Models are only supplied directly from Minerva (standard
DC) or from EDM Models who are supplying with added DCC
or DCC and sound. I pre-ordered a standard plain black version
from Minerva. There is a choice of the black, a dark Brunswick
Green (GWR) and a light green lined in black and white, similar
to one of the options for the Hudswell Clarke. What you
actually get in a very substantial double box is, I think, one of
the late surviving GWR examples in whatever colour, with a
choice of three dome/safety valves and a comprehensive set
of brass etched GWR plates for the early numbering, later
renumbering and BR days plus smoke box number plates. This
etch also contains two flat brass rectangles to make the cab
side sliding shutters and a full set of GWR style lamp irons
which you have to position and fit (and paint) yourself. These
irons are of course the GWR side fitting style, there are no
conventional irons for slot on the back lamps though as far as
I can see Peckett fitted one on the saddle tank front just below
the top and another above the waist band on the cab rear on
their industrial versions.
The choice of domes is a late type with pop safety valves, a
version with Salter safety valves, with which Peckett persisted
after most other makers had changed and a fancy dome used
on several of the small industrial locos that the GWR took
over.
There was an article and drawing by Ian Beattie published in
Railway Modeller for October 1989, which I suspect has more
than a little influence on this model. There is a photograph of
1143 taken in 1953 in this article and another of the same loco,
but the other side, at the same time in Russell’s GW Absorbed
Locomotives, now that must be a first. Note that at this date
1143 carried much bigger Swindon style injectors. Peckett &
Sons Ltd, An Album of Official Photographs compiled by
Andrew Smith and published by the Industrial Railway Society
also has pictures, but they are what the title says and are
almost all in photographic grey and not necessarily how the
loco reached its buyer. Note that the number which Peckett
painted on the tank for the works photograph might not
belong to that locomotive. A search on the internet will turn up
more pictures. Photographs of 1143 and Beattie’s drawing
show a plain topped dome still with Salter valves, many of the
works photos show a highly polished (brass?) dome with a lip,
rather like the top of a chimney. Now whether some poor
apprentice was sent off to polish a suitable one for the works
photo and the buyer got something else, who knows, but there
are several pictures on the internet of other Pecketts in
preservation with this lipped dome. Beattie's drawing shows
the chimney just taller than the plain dome, whereas from
photos, I think the chimney on the industrials looks to be a
fraction taller again.
Frank's modified and lined version
I bought a plain black version, although the buffer beam is
red, as are the injectors, associated piping and the sander
operating levers. I've noted that some preserved locos have
these in red, maybe it was Peckett practice but I thought
looked a touch 'Thomasesque'. I'd already decided that I
wanted mine in lined red. Another Peckett practice was to
polish the raised band half way up the cab back and under the
cab side cut outs. The strip is on the model but painted base
colour. You cannot tell from monochrome photos, but this
band looks like polished steel. Keeping it clean must have been
a footplate crew's nightmare and I suspect it didn't survive the
first repaint. This though posed an aesthetic problem. It just
wouldn't look right to have steel band round the cab and a
brass dome. The decision was to some extent made by
breaking one of the plastic knobs holding the curved handrail
on the tank front, I'd specify brass dome and hand rails in my
order to Peckett and have the steel band over-painted.

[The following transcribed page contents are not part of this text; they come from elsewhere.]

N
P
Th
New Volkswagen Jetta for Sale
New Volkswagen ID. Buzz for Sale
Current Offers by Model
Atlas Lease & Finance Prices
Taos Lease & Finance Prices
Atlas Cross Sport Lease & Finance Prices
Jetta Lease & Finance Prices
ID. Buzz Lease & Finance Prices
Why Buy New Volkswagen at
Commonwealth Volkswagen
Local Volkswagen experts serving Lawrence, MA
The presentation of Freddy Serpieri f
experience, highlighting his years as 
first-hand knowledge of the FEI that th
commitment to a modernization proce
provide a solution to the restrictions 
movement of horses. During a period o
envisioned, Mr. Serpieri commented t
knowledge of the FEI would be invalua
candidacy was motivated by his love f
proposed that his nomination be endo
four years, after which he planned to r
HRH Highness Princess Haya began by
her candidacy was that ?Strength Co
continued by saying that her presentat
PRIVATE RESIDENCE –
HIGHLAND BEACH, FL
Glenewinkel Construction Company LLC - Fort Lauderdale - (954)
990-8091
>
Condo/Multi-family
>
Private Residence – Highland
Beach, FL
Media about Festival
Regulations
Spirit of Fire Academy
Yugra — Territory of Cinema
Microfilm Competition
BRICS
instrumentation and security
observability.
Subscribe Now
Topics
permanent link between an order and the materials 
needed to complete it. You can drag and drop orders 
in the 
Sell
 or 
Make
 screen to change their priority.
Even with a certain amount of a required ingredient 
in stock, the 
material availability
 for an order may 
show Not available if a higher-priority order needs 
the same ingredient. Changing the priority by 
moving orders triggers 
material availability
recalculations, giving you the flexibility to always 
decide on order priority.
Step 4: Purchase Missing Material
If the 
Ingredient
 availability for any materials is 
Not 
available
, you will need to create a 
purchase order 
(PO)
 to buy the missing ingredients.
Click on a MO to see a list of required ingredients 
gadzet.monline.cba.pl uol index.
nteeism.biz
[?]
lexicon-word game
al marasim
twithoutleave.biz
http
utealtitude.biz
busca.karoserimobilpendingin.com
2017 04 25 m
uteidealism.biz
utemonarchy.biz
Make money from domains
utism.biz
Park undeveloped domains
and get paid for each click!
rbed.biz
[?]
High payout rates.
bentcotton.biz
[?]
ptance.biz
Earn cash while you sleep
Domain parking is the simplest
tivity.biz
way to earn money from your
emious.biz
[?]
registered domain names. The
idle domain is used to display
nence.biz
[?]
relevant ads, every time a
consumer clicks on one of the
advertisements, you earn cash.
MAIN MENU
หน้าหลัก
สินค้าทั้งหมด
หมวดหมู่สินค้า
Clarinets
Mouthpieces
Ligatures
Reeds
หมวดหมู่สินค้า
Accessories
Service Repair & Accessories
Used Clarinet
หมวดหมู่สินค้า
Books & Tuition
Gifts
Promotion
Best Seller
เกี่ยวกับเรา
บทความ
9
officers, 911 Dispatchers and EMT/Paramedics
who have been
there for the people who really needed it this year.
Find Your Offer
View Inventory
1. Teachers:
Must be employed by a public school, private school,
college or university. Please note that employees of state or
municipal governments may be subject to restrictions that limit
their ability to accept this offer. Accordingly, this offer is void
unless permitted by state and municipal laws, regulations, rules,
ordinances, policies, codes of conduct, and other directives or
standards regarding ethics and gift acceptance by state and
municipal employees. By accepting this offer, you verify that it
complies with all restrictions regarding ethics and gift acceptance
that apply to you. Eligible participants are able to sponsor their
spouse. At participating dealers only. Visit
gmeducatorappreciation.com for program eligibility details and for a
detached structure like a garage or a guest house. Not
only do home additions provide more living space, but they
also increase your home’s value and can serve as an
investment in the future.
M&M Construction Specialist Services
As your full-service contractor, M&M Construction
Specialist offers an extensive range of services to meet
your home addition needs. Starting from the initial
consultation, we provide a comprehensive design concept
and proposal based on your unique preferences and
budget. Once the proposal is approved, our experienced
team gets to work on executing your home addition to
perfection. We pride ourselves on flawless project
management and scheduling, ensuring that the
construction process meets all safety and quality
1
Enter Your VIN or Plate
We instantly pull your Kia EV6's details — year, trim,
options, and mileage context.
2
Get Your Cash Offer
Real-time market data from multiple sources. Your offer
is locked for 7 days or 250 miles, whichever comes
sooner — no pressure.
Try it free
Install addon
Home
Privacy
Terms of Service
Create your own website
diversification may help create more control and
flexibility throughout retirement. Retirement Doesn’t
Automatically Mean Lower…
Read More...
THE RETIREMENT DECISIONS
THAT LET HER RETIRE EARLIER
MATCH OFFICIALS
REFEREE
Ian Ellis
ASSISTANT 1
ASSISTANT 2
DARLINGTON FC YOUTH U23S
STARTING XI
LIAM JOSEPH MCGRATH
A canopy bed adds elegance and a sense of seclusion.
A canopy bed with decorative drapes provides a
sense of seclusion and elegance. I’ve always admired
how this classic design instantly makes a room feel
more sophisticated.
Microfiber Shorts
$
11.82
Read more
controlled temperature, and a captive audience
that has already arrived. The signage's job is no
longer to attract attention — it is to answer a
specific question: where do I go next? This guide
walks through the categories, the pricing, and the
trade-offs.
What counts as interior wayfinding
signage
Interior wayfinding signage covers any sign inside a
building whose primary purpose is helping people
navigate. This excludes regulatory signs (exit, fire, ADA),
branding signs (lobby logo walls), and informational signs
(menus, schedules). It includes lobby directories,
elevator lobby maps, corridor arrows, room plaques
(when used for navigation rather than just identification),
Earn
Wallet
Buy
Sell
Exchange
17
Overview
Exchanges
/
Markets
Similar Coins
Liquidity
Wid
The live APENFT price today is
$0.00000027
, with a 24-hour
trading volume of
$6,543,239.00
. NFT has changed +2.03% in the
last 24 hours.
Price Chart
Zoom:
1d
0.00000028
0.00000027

Minerva say they are testing every one, and mine ran almost
smoothly out of the box. I say almost, watching the loco move
even at very low speed the linear motion was fine, there just
looked to be a slight dither if you watched the wheels turning.
There are fairly basic instructions of how to get the bottom
plate off for lubrication and how to remove the body to add
DCC. Fortunately the body is held together with non stick glue.
I can best describe the adhesive used to fix cab floor inside the
cab shell, the cab front to tank and tank supports into the
footplate as having been of the impact variety, well past its
sell by date. With care I dismantled the body, but left the
injectors and piping on the tank and sander rodding on the
footplate. The same adhesive had been used to fix the brake
hangers which I eased out of the chassis. One side of the brake
rodding runs to the rear and connects to the cross shaft at the
rear. The cross shaft moulding can be pulled out of the chassis
casting. The brake rigging is most peculiar. On mine, the brake
rodding only ran to the cross shaft at the back on one side, on
the other it finishes at the rear brake hanger. I don't think it was
broken as there was no sign that there had ever been glue on
the left hand end of the cross shaft, which incidentally floats
unsupported. I've since seen another model which is identical,
but surely it couldn't have worked like this. Beattie shows the
rear section of rod in his side elevation, which is the right side
of the loco, but the photograph in Railway Modeller of the left
side doesn't have it. However neither does the right hand side
in Russell's book. My suspicions would fall on the GWR,
perhaps they changed the rigging to a centre pull with a yoke
to the rear; did it perhaps have a steam brake added?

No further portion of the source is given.